# 22mm f/2 focus noise?



## AbsN (Jan 2, 2014)

Hi

I just bought a secondhand 22mm pankcake for my eosm and noticed the lens makes a bit of noise when focussing. I have the 18-55 is lens and it seems completely silent so it makes me wonder if i've picked up a duff? The lens seems to work fine otherwise, if someone with the lens could confirm if it should focus silently or not it would be much appreciated.

Many thanks
An


----------



## bainsybike (Jan 2, 2014)

It does make a little noise, yes (also when you switch the camera on or off). And you're right, the 18-55 is almost completely silent - I hadn't noticed that before. The 40mm pancake makes a similar sound when focusing.


----------



## ashmadux (Jan 2, 2014)

Ive never noticed a peep. If its the same noise that occurs when the M is powering down (retracting) then likely nada to worry about.


----------



## surapon (Jan 7, 2014)

AbsN said:


> Hi
> 
> I just bought a secondhand 22mm pankcake for my eosm and noticed the lens makes a bit of noise when focussing. I have the 18-55 is lens and it seems completely silent so it makes me wonder if i've picked up a duff?
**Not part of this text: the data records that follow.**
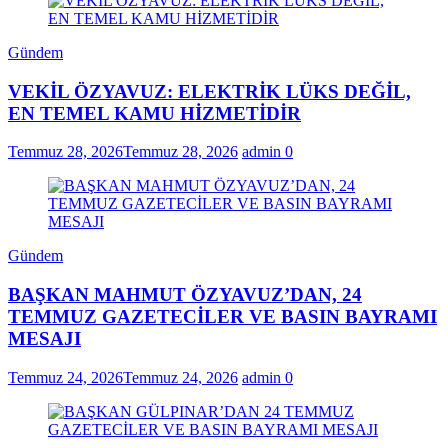
Gündem
VEKİL ÖZYAVUZ: ELEKTRİK LÜKS DEĞİL,
EN TEMEL KAMU HİZMETİDİR
Temmuz 28, 2026
Temmuz 28, 2026
admin
0
Gündem
BAŞKAN MAHMUT ÖZYAVUZ’DAN, 24
TEMMUZ GAZETECİLER VE BASIN BAYRAMI
MESAJI
Temmuz 24, 2026
Temmuz 24, 2026
admin
0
The lens seems to work fine otherwise, if someone with the lens could confirm if it should focus silently or not it would be much appreciated.
> 
> ...



Dear AbsN.
No, My SOS-M and 22 mm Lens just have a faint moving sound when turn on--Expand, and turn off, Retract= Just the moving sound of the Machanical part---Not When the lens try to focus = No sound at my Old ears at all.
GFood luck.
Surapon


----------